[Collected data]

********************

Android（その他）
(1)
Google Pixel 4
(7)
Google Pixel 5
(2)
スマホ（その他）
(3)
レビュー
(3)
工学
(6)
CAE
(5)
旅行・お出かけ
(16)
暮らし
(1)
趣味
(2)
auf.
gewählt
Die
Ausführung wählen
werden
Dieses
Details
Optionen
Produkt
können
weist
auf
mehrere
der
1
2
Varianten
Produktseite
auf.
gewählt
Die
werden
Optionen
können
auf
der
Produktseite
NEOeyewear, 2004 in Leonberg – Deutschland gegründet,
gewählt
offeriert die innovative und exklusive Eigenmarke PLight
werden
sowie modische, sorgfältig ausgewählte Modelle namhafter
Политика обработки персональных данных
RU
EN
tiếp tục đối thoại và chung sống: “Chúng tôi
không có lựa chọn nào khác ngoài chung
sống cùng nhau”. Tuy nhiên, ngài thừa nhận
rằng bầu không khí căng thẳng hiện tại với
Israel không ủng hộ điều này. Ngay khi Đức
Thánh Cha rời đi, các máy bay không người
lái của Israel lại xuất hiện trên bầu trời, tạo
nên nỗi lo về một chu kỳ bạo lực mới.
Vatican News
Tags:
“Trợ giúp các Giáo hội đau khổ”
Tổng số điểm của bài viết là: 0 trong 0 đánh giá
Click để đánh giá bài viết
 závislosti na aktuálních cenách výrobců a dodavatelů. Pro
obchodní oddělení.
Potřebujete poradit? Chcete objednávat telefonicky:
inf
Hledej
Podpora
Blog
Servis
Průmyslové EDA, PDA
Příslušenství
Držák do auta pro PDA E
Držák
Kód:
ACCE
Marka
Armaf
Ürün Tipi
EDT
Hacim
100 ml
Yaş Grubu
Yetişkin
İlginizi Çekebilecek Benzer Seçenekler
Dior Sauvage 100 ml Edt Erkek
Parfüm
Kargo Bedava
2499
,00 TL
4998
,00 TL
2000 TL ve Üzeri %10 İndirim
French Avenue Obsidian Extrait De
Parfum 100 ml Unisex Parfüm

********************

# WORK ORDER
Print only these lines, please. They run from the start of the entries above to the line containing "sowie modische, sorgfältig", both ends included, and must match exactly.

# WRITTEN SOLUTION
Android（その他）
(1)
Google Pixel 4
(7)
Google Pixel 5
(2)
スマホ（その他）
(3)
レビュー
(3)
工学
(6)
CAE
(5)
旅行・お出かけ
(16)
暮らし
(1)
趣味
(2)
auf.
gewählt
Die
Ausführung wählen
werden
Dieses
Details
Optionen
Produkt
können
weist
auf
mehrere
der
1
2
Varianten
Produktseite
auf.
gewählt
Die
werden
Optionen
können
auf
der
Produktseite
NEOeyewear, 2004 in Leonberg – Deutschland gegründet,
gewählt
offeriert die innovative und exklusive Eigenmarke PLight
werden
sowie modische, sorgfältig ausgewählte Modelle namhafter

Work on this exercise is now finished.